This photo shows the uniformity of the homes
Here is a home showing the original red brick (on Villa d’Alsace).
A home with a stone façade and showing the wrought iron marquise and the windows as described (on the side street Villa Eugène Leblanc)
Why the ground instability?
According to the Paris.fr article, one of the oldest and largest gypsum quarries was in operation in this area until the 1870s. The ground instability is due to the fact that there are giant holes/caves from quarrying several meters under the earth where the houses are built.
The website auxpetitsjoueurs.com (French) says that:
The area of Mouzaïa, whose name is taken from a locale in Algeria, is located on a former gypsum quarry which had operated since the Middle Ages. The material extracted was even used to build the Statue of Liberty and the White House in Washington!
The thirty “workers’ houses” from the street Mouzaïa were built in 1890 by Paul Casimir Fouquiau. They are both a reflection of site constraints because of the ground instability due to the presence of the quarries and a first public effort to improve housing and sanitation for poor workers living in Paris.
Here are some other photos capturing the quaint, colorful, and quirky storybook feel of the neighborhood:
Walking past the homes, I cannot help but wonder what they are like inside. (On the Villa de Bellevue.)
I liked the rustic wooden look of the shutters on this one. I think that the smaller window on the right must be the one for the W.C.
Even on a cold December day there were lots of colorful flowers. It must be even prettier in spring and summer!
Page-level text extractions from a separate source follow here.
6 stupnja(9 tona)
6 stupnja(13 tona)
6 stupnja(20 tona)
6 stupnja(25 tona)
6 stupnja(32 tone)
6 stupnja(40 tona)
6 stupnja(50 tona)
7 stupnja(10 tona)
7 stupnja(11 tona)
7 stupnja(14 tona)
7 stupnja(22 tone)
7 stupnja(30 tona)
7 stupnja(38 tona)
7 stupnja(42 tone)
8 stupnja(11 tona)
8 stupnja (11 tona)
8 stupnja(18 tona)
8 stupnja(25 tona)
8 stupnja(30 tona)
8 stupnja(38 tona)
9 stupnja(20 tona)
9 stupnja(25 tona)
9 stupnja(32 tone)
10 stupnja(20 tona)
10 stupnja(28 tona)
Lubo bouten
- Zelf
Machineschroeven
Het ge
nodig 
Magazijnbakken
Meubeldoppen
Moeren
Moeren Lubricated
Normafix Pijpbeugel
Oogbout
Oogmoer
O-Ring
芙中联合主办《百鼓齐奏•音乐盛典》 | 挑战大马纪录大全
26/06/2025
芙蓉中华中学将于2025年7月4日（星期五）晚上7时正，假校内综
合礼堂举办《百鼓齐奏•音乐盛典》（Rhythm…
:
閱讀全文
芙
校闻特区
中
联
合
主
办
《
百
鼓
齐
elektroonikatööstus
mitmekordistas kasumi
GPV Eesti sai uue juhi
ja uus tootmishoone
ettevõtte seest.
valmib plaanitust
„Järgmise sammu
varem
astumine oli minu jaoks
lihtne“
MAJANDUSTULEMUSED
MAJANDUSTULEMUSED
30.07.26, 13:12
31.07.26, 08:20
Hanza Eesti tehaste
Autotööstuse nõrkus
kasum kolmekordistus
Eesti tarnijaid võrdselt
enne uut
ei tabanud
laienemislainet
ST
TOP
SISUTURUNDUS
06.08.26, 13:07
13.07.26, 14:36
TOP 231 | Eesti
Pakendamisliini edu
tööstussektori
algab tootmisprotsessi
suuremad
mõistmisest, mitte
While the sky was shining brightly, some of the homes were in the shade, leading to somewhat darkened photos. Here’s another home with the tiny W.C. window.
This yard was very quirky! Peter got an even better shot of the yard, hopping up on the ledge of the fence to get a picture of the yard from over the fence.
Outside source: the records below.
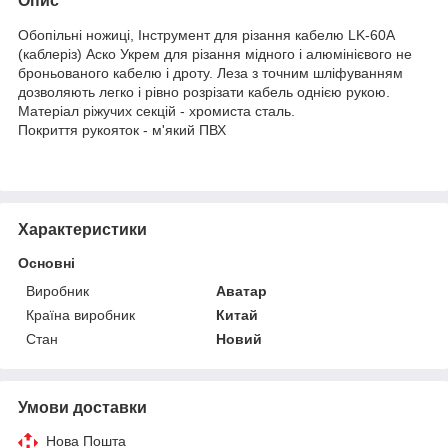
Опис
Обопільні ножиці, Інструмент для різання кабелю LK-60A
(каблеріз) Аско Укрем для різання мідного і алюмінієвого не
броньованого кабелю і дроту. Леза з точним шліфуванням
дозволяють легко і рівно розрізати кабель однією рукою.
Матеріал ріжучих секцій - хромиста сталь.
Покриття рукояток - м'який ПВХ
Характеристики
Основні
Виробник
Аватар
Країна виробник
Китай
Стан
Новий
Умови доставки
Нова Пошта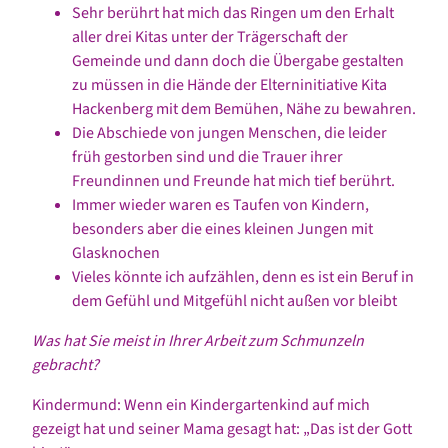
Sehr berührt hat mich das Ringen um den Erhalt
aller drei Kitas unter der Trägerschaft der
Gemeinde und dann doch die Übergabe gestalten
zu müssen in die Hände der Elterninitiative Kita
Hackenberg mit dem Bemühen, Nähe zu bewahren.
Die Abschiede von jungen Menschen, die leider
früh gestorben sind und die Trauer ihrer
Freundinnen und Freunde hat mich tief berührt.
Immer wieder waren es Taufen von Kindern,
besonders aber die eines kleinen Jungen mit
Glasknochen
Vieles könnte ich aufzählen, denn es ist ein Beruf in
dem Gefühl und Mitgefühl nicht außen vor bleibt
Was hat Sie meist in Ihrer Arbeit zum Schmunzeln
gebracht?
Kindermund: Wenn ein Kindergartenkind auf mich
gezeigt hat und seiner Mama gesagt hat: „Das ist der Gott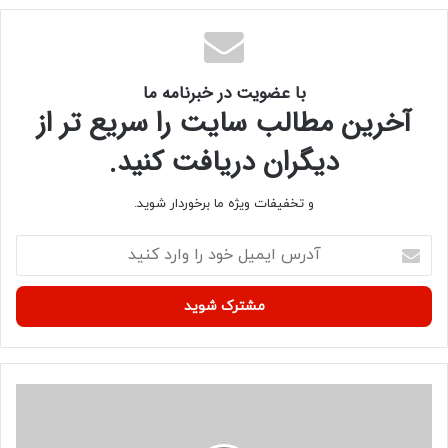
با عضویت در خبرنامه ما
آخرین مطالب سایت را سریع تر از
دیگران دریافت کنید.
و تخفیفات ویژه ما برخوردار شوید.
آ
د
ر
س
ا
ی
م
ی
م
ل
د
خ
ا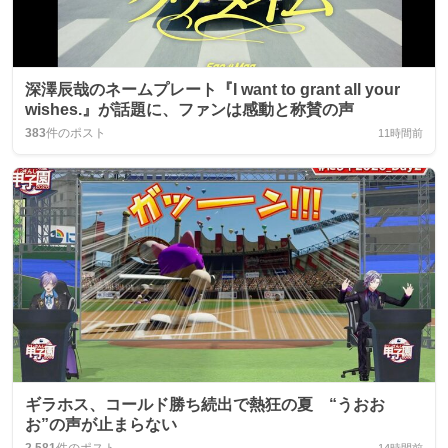
深澤辰哉のネームプレート『I want to grant all your
wishes.』が話題に、ファンは感動と称賛の声
383
件のポスト
11時間前
ギラホス、コールド勝ち続出で熱狂の夏 “うおお
お”の声が止まらない
2,581
件のポスト
14時間前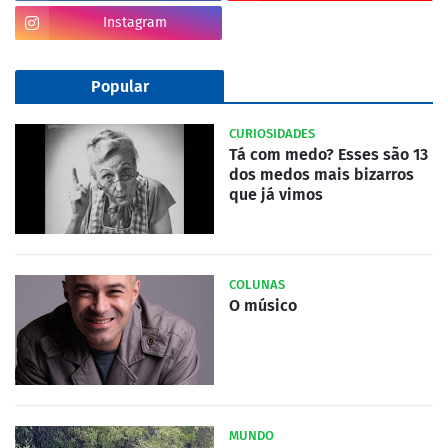
Instagram
Popular
CURIOSIDADES
Tá com medo? Esses são 13
dos medos mais bizarros
que já vimos
COLUNAS
O músico
MUNDO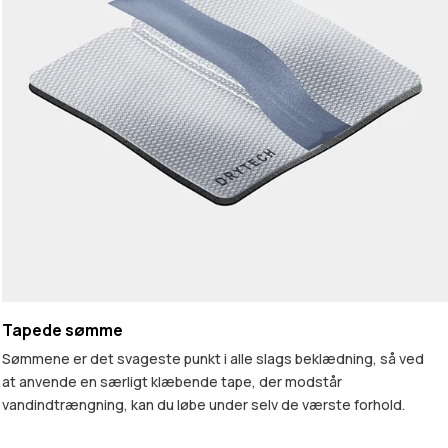
Tapede sømme
Sømmene er det svageste punkt i alle slags beklædning, så ved
at anvende en særligt klæbende tape, der modstår
vandindtrængning, kan du løbe under selv de værste forhold.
More quirkiness. These yards reminded me of some of the ones I saw once-upon-a-time in the formerly hippie Boulder, Colorado.
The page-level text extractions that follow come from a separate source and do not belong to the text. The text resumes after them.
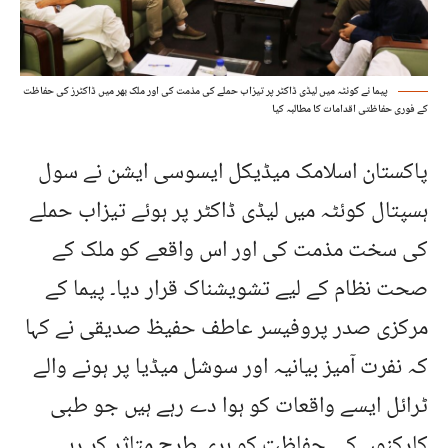
پیما نے کوئٹہ میں لیڈی ڈاکٹر پر تیزاب حملے کی مذمت کی اور ملک بھر میں ڈاکٹرز کی حفاظت
کے فوری حفاظتی اقدامات کا مطالبہ کیا
پاکستان اسلامک میڈیکل ایسوسی ایشن نے سول
ہسپتال کوئٹہ میں لیڈی ڈاکٹر پر ہوئے تیزاب حملے
کی سخت مذمت کی اور اس واقعے کو ملک کے
صحت نظام کے لیے تشویشناک قرار دیا۔ پیما کے
مرکزی صدر پروفیسر عاطف حفیظ صدیقی نے کہا
کہ نفرت آمیز بیانیہ اور سوشل میڈیا پر ہونے والے
ٹرائل ایسے واقعات کو ہوا دے رہے ہیں جو طبی
کارکنوں کی حفاظت کو بری طرح متاثر کر رہے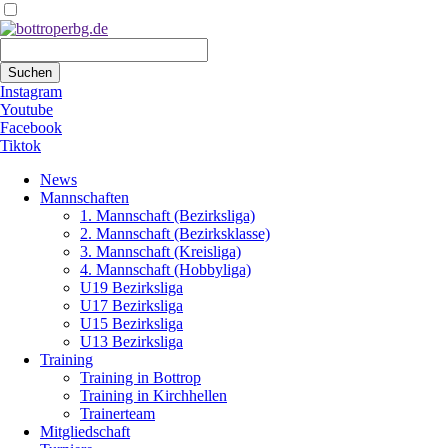
Suchbegriffe
Suchen
Instagram
Youtube
Facebook
Tiktok
Navigation
News
überspringen
Mannschaften
1. Mannschaft (Bezirksliga)
2. Mannschaft (Bezirksklasse)
3. Mannschaft (Kreisliga)
4. Mannschaft (Hobbyliga)
U19 Bezirksliga
U17 Bezirksliga
U15 Bezirksliga
U13 Bezirksliga
Training
Training in Bottrop
Training in Kirchhellen
Trainerteam
Mitgliedschaft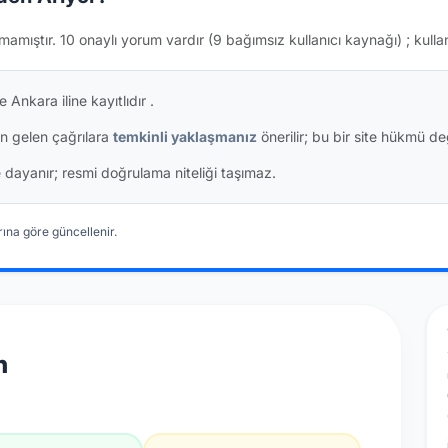
mamıştır.
10 onaylı yorum vardır
(9 bağımsız kullanıcı kaynağı)
; kulla
 Ankara iline kayıtlıdır
.
n gelen çağrılara
temkinli yaklaşmanız
önerilir; bu bir site hükmü değ
ine dayanır; resmi doğrulama niteliği taşımaz.
ına göre güncellenir.
n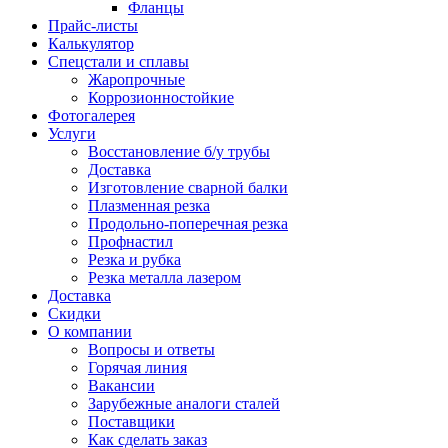
Фланцы
Прайс-листы
Калькулятор
Спецстали и сплавы
Жаропрочные
Коррозионностойкие
Фотогалерея
Услуги
Восстановление б/у трубы
Доставка
Изготовление сварной балки
Плазменная резка
Продольно-поперечная резка
Профнастил
Резка и рубка
Резка металла лазером
Доставка
Скидки
О компании
Вопросы и ответы
Горячая линия
Вакансии
Зарубежные аналоги сталей
Поставщики
Как сделать заказ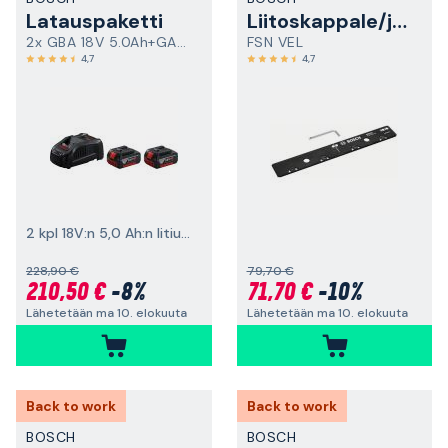
Latauspaketti
Liitoskappale/jatkoliitin
2x GBA 18V 5.0Ah+GAL 1880 CV
FSN VEL
4,7
4,7
2 kpl 18V:n 5,0 Ah:n litiumioniakkuja
228,90 €
79,70 €
210,50 €
-8%
71,70 €
-10%
Lähetetään ma 10. elokuuta
Lähetetään ma 10. elokuuta
Back to work
Back to work
BOSCH
BOSCH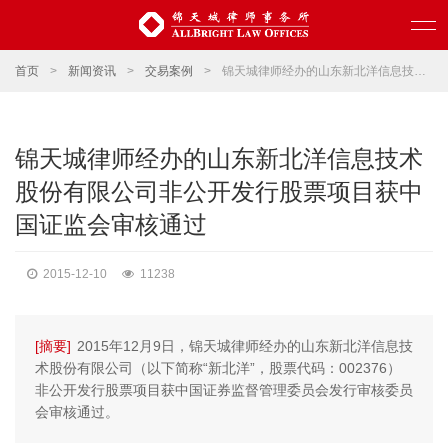
首页
>
新闻资讯
>
交易案例
>
锦天城律师经办的山东新北洋信息技术股份有限公司非公开发行股票项目获中国证监会审核通过
锦天城律师经办的山东新北洋信息技术
股份有限公司非公开发行股票项目获中
国证监会审核通过
2015-12-10
11238
[摘要]
2015年12月9日，锦天城律师经办的山东新北洋信息技
术股份有限公司（以下简称“新北洋”，股票代码：002376）
非公开发行股票项目获中国证券监督管理委员会发行审核委员
会审核通过。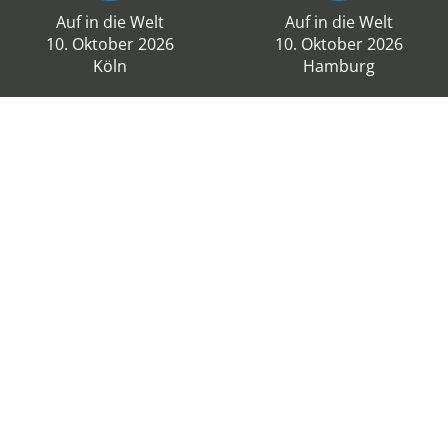
Auf in die Welt
Auf in die Welt
10. Oktober 2026
10. Oktober 2026
Köln
Hamburg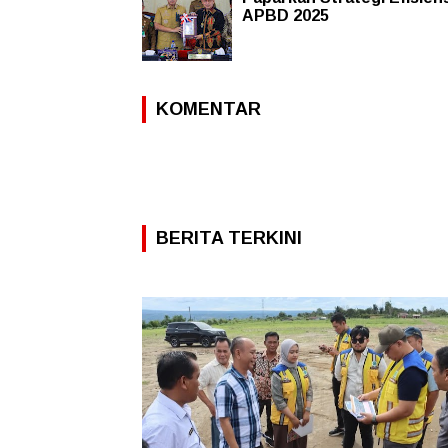
APBD 2025
KOMENTAR
BERITA TERKINI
Here is another photo showing the wrought iron work on the fences and gates around each home.
A pretty address placard.
Another row of the cobbled pedestrian “villa” streets, this one looking up towards the Place des Fêtes. (Villa Emile Loubet, I think.)
Many of the houses are painted in bright colors. (Villa Sadi Camot)
Looking down the Rue de l’Egalité towards the banlieues (suburbs) north of Paris.
When I walk through neighborhoods such as these, I can’t help but wonder at what it looks like inside the homes, who lives in them, and what each of their stories are. Am I nosy? I suppose. I think it is more of the reader and writer in me, however, that craves to know the answers to the questions, “Who, What? Where? Why? When? How?”
I suppose I should have become a journalist instead of an English teacher. 😉
After the Mouzaïa
After walking the stretch of the Rue de Mouzaïa, Peter and I walked further to the east to what we discovered was the Parc de la Butte du Chapeau-Rouge (and this link in English), which is on the very edge of Paris just inside the Périphérique, the ring road around Paris. Walking down the Rue de Alphonse Aulard to where it connects with the Boulevard d’Algérie, we entered the park.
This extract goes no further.